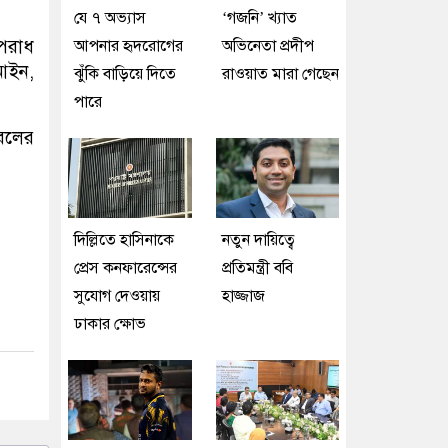
যে ৭ অভ্যাস
‘গজনি’ খ্যাত
পরাধ
আপনার হৃদরোগের
অভিনেতা প্রদীপ
 আইন,
ঝুঁকি বাড়িয়ে দিতে
রাওয়াত মারা গেছেন
পারে
রেলের
দিল্লিতে হাসিনাকে
নতুন দায়িত্বে
প্রেস কনফারেন্সের
প্রতিমন্ত্রী ববি
সুযোগ দেওয়ায়
হাজ্জাজ
ঢাকার ক্ষোভ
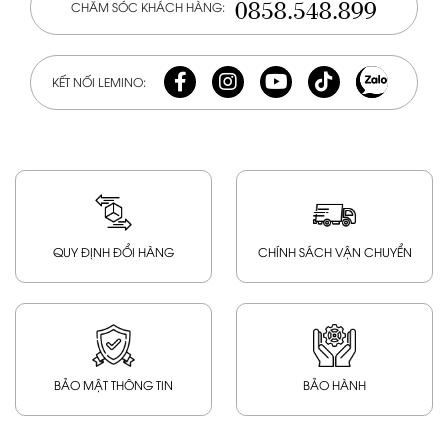
0858.548.899
CHĂM SÓC KHÁCH HÀNG:
KẾT NỐI LEMINO:
QUY ĐỊNH ĐỔI HÀNG
CHÍNH SÁCH VẬN CHUYỂN
BẢO MẬT THÔNG TIN
BẢO HÀNH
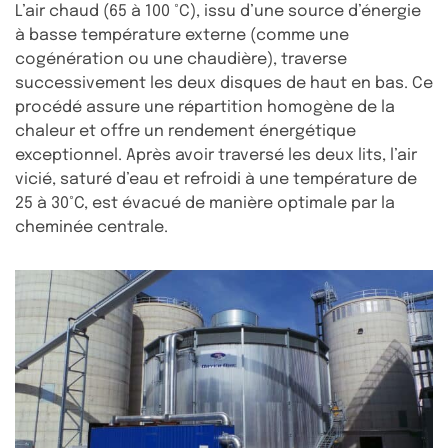
L’air chaud (65 à 100 °C), issu d’une source d’énergie
à basse température externe (comme une
cogénération ou une chaudière), traverse
successivement les deux disques de haut en bas. Ce
procédé assure une répartition homogène de la
chaleur et offre un rendement énergétique
exceptionnel. Après avoir traversé les deux lits, l’air
vicié, saturé d’eau et refroidi à une température de
25 à 30°C, est évacué de manière optimale par la
cheminée centrale.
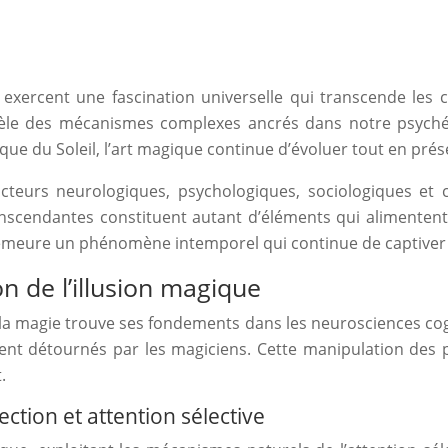
 exercent une fascination universelle qui transcende les c
évèle des mécanismes complexes ancrés dans notre psyché 
que du Soleil, l’art magique continue d’évoluer tout en pr
teurs neurologiques, psychologiques, sociologiques et cu
nscendantes constituent autant d’éléments qui alimentent 
eure un phénomène intemporel qui continue de captiver 
n de l’illusion magique
 la magie trouve ses fondements dans les neurosciences cog
nt détournés par les magiciens. Cette manipulation des pro
.
tion et attention sélective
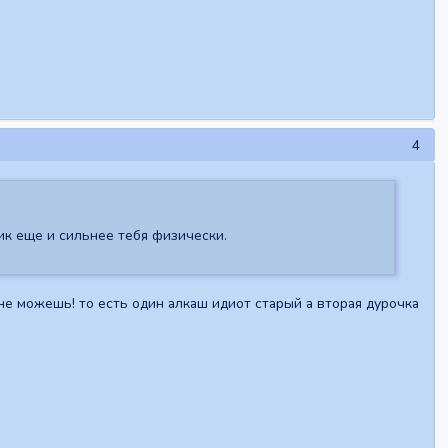
4
ик еще и сильнее тебя физически.
 не можешь! то есть один алкаш идиот старый а вторая дурочка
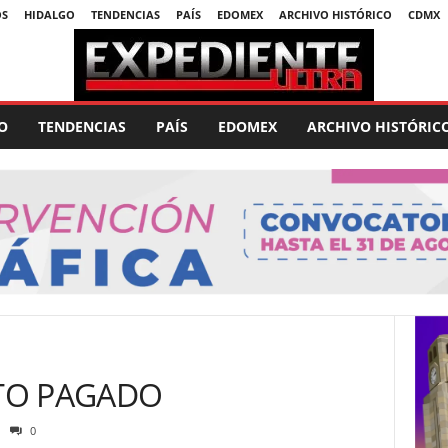
OS
HIDALGO
TENDENCIAS
PAÍS
EDOMEX
ARCHIVO HISTÓRICO
CDMX
O
TENDENCIAS
PAÍS
EDOMEX
ARCHIVO HISTÓRIC
TO PAGADO
0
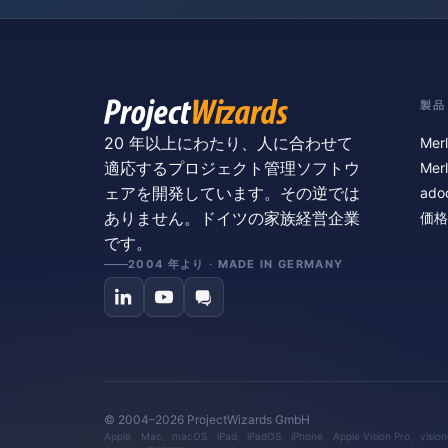
製品
20 年以上にわたり、人に合わせて
Merl
適応するプロジェクト管理ソフトウ
Merl
ェアを開発しています。その逆では
ado
ありません。ドイツの家族経営企業
価格
です。
2004 年より · MADE IN GERMANY
© 2004–2026 ProjectWizards GmbH
Apple、Mac、macOS、iPad、iPadOS、iPhone、Apple Vision Pro、vi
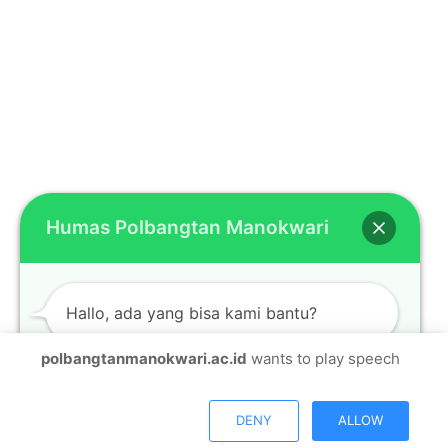
Humas Polbangtan Manokwari
Hallo, ada yang bisa kami bantu?
polbangtanmanokwari.ac.id
wants to play speech
Open chat
DENY
ALLOW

» YOUR ASSIGNMENT
Only an exact copy belongs in the answer: the lines from the one containing "exceptionnel. Après avoir" through the end of the records, both ends included, minus the pictures.

» PROBLEM SOLUTION
exceptionnel. Après avoir traversé les deux lits, l’air
vicié, saturé d’eau et refroidi à une température de
25 à 30°C, est évacué de manière optimale par la
cheminée centrale.
 exercent une fascination universelle qui transcende les c
évèle des mécanismes complexes ancrés dans notre psyché 
que du Soleil, l’art magique continue d’évoluer tout en pr
teurs neurologiques, psychologiques, sociologiques et cu
nscendantes constituent autant d’éléments qui alimentent 
eure un phénomène intemporel qui continue de captiver 
n de l’illusion magique
 la magie trouve ses fondements dans les neurosciences cog
nt détournés par les magiciens. Cette manipulation des pro
.
tion et attention sélective
4
ик еще и сильнее тебя физически.
 не можешь! то есть один алкаш идиот старый а вторая дурочка
OS
HIDALGO
TENDENCIAS
PAÍS
EDOMEX
ARCHIVO HISTÓRICO
CDMX
O
TENDENCIAS
PAÍS
EDOMEX
ARCHIVO HISTÓRIC
TO PAGADO
0
製品
20 年以上にわたり、人に合わせて
Merl
適応するプロジェクト管理ソフトウ
Merl
ェアを開発しています。その逆では
ado
ありません。ドイツの家族経営企業
価格
です。
2004 年より · MADE IN GERMANY
© 2004–2026 ProjectWizards GmbH
Apple、Mac、macOS、iPad、iPadOS、iPhone、Apple Vision Pro、vi
Humas Polbangtan Manokwari
Hallo, ada yang bisa kami bantu?
polbangtanmanokwari.ac.id
wants to play speech
Open chat
DENY
ALLOW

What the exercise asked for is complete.